In every local precinct, the top three vote-getters were Donald Trump, Marco Rubio and Ted Cruz. Trump won 14 precincts, finishing third only three times. Rubio won seven. Cruz won the remaining two. In Tega Cay, all three precincts voted Trump, Rubio and Cruz in that order, the most common finish locally.
Who voted Democrat?
Turnout ranged from 4.82 percent at Fort Mill No. 4 to 9.62 percent at Fort Mill No. 5. The most votes came from Fort Mill No. 1 (190), Windjammer (167), Palmetto (161) and Shoreline (156). Tega Cay cast more Democratic votes, by percentage, than Fort Mill.
But, the highest number of Democratic votes from a precinct still trailed the lowest number of Republican votes from a precinct by 67 votes.
The Democratic contest was a two-person race, with Hillary Clinton (63 percent) and Bernie Sanders (36 percent) collecting more than 99 percent of the vote countywide. The rest were write-ins. Clinton won 18 local precincts, Sanders the remaining five. Her biggest win came by 69 votes in Fort Mill No. 4, her smallest by a single vote in Fort Mill No. 2. Sanders won biggest in Baxter, by nine votes. His closest wins came in the Riverview and Shoreline precincts, each by three votes.
Why it matters
Along with helping decide presidential nominations, local primaries offer a glimpse of the voting population in the township. This year brings one of the few local elections where those demographics matter.

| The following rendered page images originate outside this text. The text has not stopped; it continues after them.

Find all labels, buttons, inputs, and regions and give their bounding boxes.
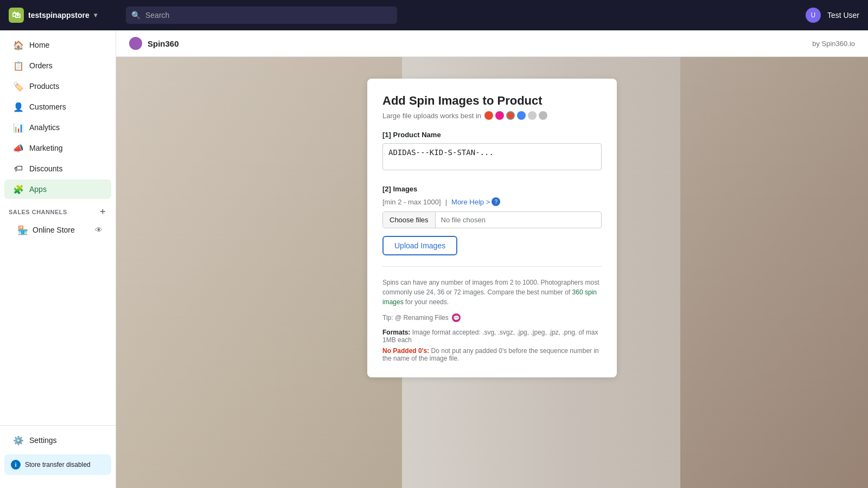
form-subtitle: Large file uploads works best in <box>382 111 602 120</box>
sidebar: 🏠 Home 📋 Orders 🏷️ Products 👤 Customers … <box>0 30 116 488</box>
sidebar-item-label: Discounts <box>29 164 62 173</box>
sidebar-item-label: Apps <box>29 185 47 194</box>
divider <box>382 266 602 267</box>
store-name: testspinappstore <box>28 11 90 20</box>
sidebar-item-discounts[interactable]: 🏷 Discounts <box>4 159 111 178</box>
analytics-icon: 📊 <box>13 122 24 133</box>
images-section-label: [2] Images <box>382 185 602 193</box>
store-transfer-banner: i Store transfer disabled <box>4 454 111 475</box>
online-store-icon: 🏪 <box>17 224 28 235</box>
no-padded-text: No Padded 0's: Do not put any padded 0's… <box>382 347 602 362</box>
search-bar: 🔍 <box>126 7 397 24</box>
sidebar-item-label: Analytics <box>29 123 60 132</box>
sidebar-item-label: Products <box>29 82 59 91</box>
sidebar-item-label: Home <box>29 41 49 49</box>
products-icon: 🏷️ <box>13 81 24 92</box>
sidebar-item-home[interactable]: 🏠 Home <box>4 35 111 55</box>
info-icon: i <box>11 460 21 470</box>
sidebar-bottom: ⚙️ Settings i Store transfer disabled <box>0 425 116 484</box>
other-browser-icon <box>539 111 547 120</box>
sidebar-item-label: Orders <box>29 61 53 70</box>
app-header: Spin360 by Spin360.io <box>116 30 868 57</box>
sidebar-item-analytics[interactable]: 📊 Analytics <box>4 118 111 137</box>
tip-bubble-icon: 💬 <box>452 313 461 322</box>
by-label: by Spin360.io <box>812 40 855 48</box>
settings-label: Settings <box>29 436 57 445</box>
more-help-link[interactable]: More Help > ? <box>451 197 500 206</box>
top-nav-right: U Test User <box>806 8 859 23</box>
shopify-icon: 🛍 <box>9 8 24 23</box>
sidebar-item-apps[interactable]: 🧩 Apps <box>4 179 111 199</box>
opera-icon <box>495 111 504 120</box>
upload-images-button[interactable]: Upload Images <box>382 236 457 255</box>
settings-icon: ⚙️ <box>13 435 24 446</box>
sidebar-item-settings[interactable]: ⚙️ Settings <box>4 431 111 450</box>
tip-label: Tip: @ Renaming Files <box>382 314 449 322</box>
firefox-icon <box>506 111 515 120</box>
eye-icon: 👁 <box>95 226 103 234</box>
app-title: Spin360 <box>148 39 179 48</box>
formats-value: Image format accepted: .svg, .svgz, .jpg… <box>382 329 598 344</box>
customers-icon: 👤 <box>13 101 24 112</box>
sidebar-item-label: Customers <box>29 102 66 111</box>
marketing-icon: 📣 <box>13 143 24 153</box>
add-sales-channel-icon[interactable]: ＋ <box>98 206 107 217</box>
search-icon: 🔍 <box>131 11 141 20</box>
product-name-section-label: [1] Product Name <box>382 131 602 139</box>
store-transfer-label: Store transfer disabled <box>25 461 91 468</box>
bg-image-left <box>116 57 402 488</box>
chrome-icon <box>484 111 493 120</box>
help-text: Spins can have any number of images from… <box>382 278 602 307</box>
images-section: [2] Images [min 2 - max 1000] | More Hel… <box>382 185 602 255</box>
file-input-row: Choose files No file chosen <box>382 211 602 228</box>
sidebar-item-orders[interactable]: 📋 Orders <box>4 56 111 75</box>
edge-icon <box>517 111 526 120</box>
app-title-row: Spin360 <box>129 37 179 50</box>
form-card: Add Spin Images to Product Large file up… <box>367 79 617 377</box>
no-padded-label: No Padded 0's: <box>382 347 429 355</box>
product-name-input[interactable]: ADIDAS---KID-S-STAN-... <box>382 143 602 170</box>
avatar: U <box>806 8 821 23</box>
form-title: Add Spin Images to Product <box>382 94 602 108</box>
chevron-down-icon: ▾ <box>94 11 97 19</box>
min-max-row: [min 2 - max 1000] | More Help > ? <box>382 197 602 206</box>
discounts-icon: 🏷 <box>13 163 24 174</box>
sales-channels-header: SALES CHANNELS ＋ <box>0 200 116 220</box>
orders-icon: 📋 <box>13 60 24 71</box>
no-file-text: No file chosen <box>436 212 491 228</box>
help-question-icon: ? <box>492 197 500 206</box>
top-navigation: 🛍 testspinappstore ▾ 🔍 U Test User <box>0 0 868 30</box>
bg-image-right <box>680 57 869 488</box>
min-max-label: [min 2 - max 1000] <box>382 198 441 206</box>
page-background: Add Spin Images to Product Large file up… <box>116 57 868 488</box>
sidebar-item-products[interactable]: 🏷️ Products <box>4 76 111 96</box>
sidebar-item-label: Marketing <box>29 144 62 152</box>
apps-icon: 🧩 <box>13 184 24 195</box>
sidebar-item-customers[interactable]: 👤 Customers <box>4 97 111 117</box>
app-icon <box>129 37 142 50</box>
main-content: Spin360 by Spin360.io Add Spin Images to… <box>116 30 868 488</box>
safari-icon <box>528 111 537 120</box>
user-name: Test User <box>827 11 859 20</box>
browser-icons <box>484 111 547 120</box>
main-layout: 🏠 Home 📋 Orders 🏷️ Products 👤 Customers … <box>0 30 868 488</box>
sidebar-item-online-store[interactable]: 🏪 Online Store 👁 <box>4 220 111 240</box>
formats-text: Formats: Image format accepted: .svg, .s… <box>382 329 602 344</box>
tip-row: Tip: @ Renaming Files 💬 <box>382 313 602 322</box>
formats-label: Formats: <box>382 329 410 336</box>
search-input[interactable] <box>126 7 397 24</box>
home-icon: 🏠 <box>13 40 24 50</box>
store-logo-area[interactable]: 🛍 testspinappstore ▾ <box>9 8 117 23</box>
sidebar-item-marketing[interactable]: 📣 Marketing <box>4 138 111 158</box>
online-store-label: Online Store <box>33 226 75 234</box>
choose-files-button[interactable]: Choose files <box>383 212 436 228</box>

All seven York County Council seats, including three representing parts of Fort Mill or Tega Cay, come due this fall. Unlike Fort Mill Town Council, Tega Cay City Council and the Fort Mill School Board, the county seats involve partisan votes. Two of those three seats belong to Republicans, one to a Democrat.

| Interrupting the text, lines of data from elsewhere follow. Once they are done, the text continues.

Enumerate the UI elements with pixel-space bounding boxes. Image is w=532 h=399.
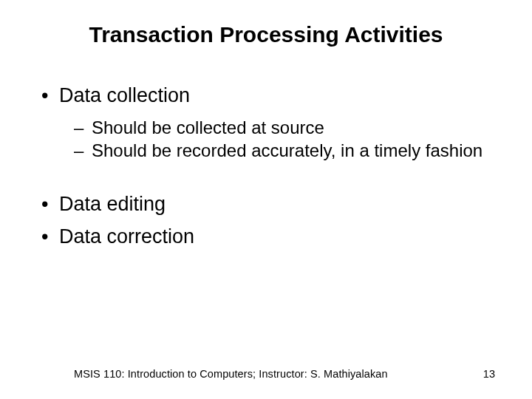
bullet-data-editing: Data editing <box>41 191 495 217</box>
subbullet-collected-at-source: Should be collected at source <box>41 116 495 139</box>
slide-title: Transaction Processing Activities <box>37 22 495 47</box>
spacer <box>41 162 495 191</box>
subbullet-recorded-accurately: Should be recorded accurately, in a time… <box>41 139 495 162</box>
slide-content: Data collection Should be collected at s… <box>37 83 495 250</box>
slide-footer: MSIS 110: Introduction to Computers; Ins… <box>0 368 532 380</box>
footer-text: MSIS 110: Introduction to Computers; Ins… <box>74 368 388 380</box>
bullet-data-collection: Data collection <box>41 83 495 109</box>
slide-container: Transaction Processing Activities Data c… <box>0 0 532 399</box>
bullet-data-correction: Data correction <box>41 224 495 250</box>
page-number: 13 <box>483 368 495 380</box>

In 2014, neither Michael Johnson, Christi Cox or Chad Williams had opposition in the general election. If multiple candidates from any party file for any of the three local seats this year, those parties will select a single candidate during the June 14 primaries. If any of the seats have candidates from multiple parties, the general election will decide the seat Nov. 8.
Filing for the county seats opens March 16, running through March 30. While those seats could be decided this summer or by single-candidate filings, a fall contest likely would bring out the highest voter turnout in years.
In 2014, York County voters cast more than 58,000 votes in the general election, good for a 39 percent voter turnout. Despite a smaller population in 2012, the last time a presidential race made the ballot, more than 100,000 York County voters cast ballots. Those votes represent a 70 percent voter turnout.